(Extracted page text data)
◆ ◆ ◆ ◆ ◆ ◆ ◆

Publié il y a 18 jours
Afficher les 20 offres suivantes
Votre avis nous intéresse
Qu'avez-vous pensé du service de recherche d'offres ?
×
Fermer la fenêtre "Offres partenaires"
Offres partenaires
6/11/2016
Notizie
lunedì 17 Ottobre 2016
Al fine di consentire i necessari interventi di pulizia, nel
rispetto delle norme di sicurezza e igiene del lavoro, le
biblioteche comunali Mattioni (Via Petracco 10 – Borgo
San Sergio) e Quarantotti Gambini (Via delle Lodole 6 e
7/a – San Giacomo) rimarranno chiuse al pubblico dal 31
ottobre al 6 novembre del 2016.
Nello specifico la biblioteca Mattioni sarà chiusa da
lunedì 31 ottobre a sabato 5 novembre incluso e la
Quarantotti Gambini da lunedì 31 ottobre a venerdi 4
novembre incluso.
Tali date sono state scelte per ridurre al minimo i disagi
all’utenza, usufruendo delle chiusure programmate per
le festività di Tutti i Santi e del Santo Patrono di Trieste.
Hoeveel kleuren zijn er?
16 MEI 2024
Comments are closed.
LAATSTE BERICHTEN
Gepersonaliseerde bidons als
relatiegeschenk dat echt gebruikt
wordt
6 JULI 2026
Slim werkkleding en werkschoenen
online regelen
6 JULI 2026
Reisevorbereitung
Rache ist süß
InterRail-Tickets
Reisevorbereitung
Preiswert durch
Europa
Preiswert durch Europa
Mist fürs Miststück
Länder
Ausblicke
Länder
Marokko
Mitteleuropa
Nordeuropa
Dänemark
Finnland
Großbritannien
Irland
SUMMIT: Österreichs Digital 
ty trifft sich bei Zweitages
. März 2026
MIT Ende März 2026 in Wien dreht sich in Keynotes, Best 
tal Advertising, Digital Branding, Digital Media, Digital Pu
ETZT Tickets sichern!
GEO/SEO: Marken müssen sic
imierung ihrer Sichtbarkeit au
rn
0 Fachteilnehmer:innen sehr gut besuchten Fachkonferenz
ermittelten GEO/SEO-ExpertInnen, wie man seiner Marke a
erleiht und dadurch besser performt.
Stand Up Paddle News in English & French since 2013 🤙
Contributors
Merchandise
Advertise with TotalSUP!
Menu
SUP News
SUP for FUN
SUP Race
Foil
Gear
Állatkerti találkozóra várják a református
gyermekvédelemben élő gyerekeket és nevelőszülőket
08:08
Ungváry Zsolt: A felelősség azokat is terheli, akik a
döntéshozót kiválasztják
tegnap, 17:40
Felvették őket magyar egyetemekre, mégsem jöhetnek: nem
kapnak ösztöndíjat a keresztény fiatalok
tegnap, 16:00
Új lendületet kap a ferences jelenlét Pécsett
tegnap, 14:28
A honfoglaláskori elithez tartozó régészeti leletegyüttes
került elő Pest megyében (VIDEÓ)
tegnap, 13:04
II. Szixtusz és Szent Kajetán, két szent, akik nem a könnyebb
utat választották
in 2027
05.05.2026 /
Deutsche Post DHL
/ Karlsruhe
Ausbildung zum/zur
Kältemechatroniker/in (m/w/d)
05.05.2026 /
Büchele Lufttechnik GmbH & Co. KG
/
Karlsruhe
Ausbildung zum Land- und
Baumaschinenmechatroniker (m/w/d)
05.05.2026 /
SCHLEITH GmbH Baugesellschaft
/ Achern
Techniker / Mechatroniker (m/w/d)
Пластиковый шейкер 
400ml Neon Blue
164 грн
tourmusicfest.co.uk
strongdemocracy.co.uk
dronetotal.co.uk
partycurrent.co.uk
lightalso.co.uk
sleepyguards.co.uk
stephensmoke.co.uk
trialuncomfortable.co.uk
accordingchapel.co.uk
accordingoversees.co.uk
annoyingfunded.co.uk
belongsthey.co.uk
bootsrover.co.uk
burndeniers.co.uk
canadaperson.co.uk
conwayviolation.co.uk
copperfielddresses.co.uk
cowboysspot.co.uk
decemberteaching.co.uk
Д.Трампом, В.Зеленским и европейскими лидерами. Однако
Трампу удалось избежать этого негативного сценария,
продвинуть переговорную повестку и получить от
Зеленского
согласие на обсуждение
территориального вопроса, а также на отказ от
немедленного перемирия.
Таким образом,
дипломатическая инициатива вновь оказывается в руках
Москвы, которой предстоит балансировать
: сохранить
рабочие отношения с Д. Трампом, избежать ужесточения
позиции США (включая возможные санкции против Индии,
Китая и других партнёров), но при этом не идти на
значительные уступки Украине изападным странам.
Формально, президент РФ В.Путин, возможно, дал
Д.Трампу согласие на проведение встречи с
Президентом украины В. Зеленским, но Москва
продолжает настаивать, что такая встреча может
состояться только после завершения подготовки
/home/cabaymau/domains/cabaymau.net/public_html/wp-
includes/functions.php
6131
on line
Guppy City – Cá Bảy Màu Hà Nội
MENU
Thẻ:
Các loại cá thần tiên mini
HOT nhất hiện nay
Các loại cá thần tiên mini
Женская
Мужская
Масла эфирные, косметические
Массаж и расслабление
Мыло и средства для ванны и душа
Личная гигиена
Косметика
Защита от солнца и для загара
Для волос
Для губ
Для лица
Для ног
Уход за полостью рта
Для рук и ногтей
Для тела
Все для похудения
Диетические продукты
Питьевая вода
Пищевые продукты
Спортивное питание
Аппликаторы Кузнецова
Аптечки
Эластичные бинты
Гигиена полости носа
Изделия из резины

◆ ◆ ◆ ◆ ◆ ◆ ◆

How many lines in the data above hold the word "delle"? Answer with the number alone.

#### [WRITTEN REPLY]
3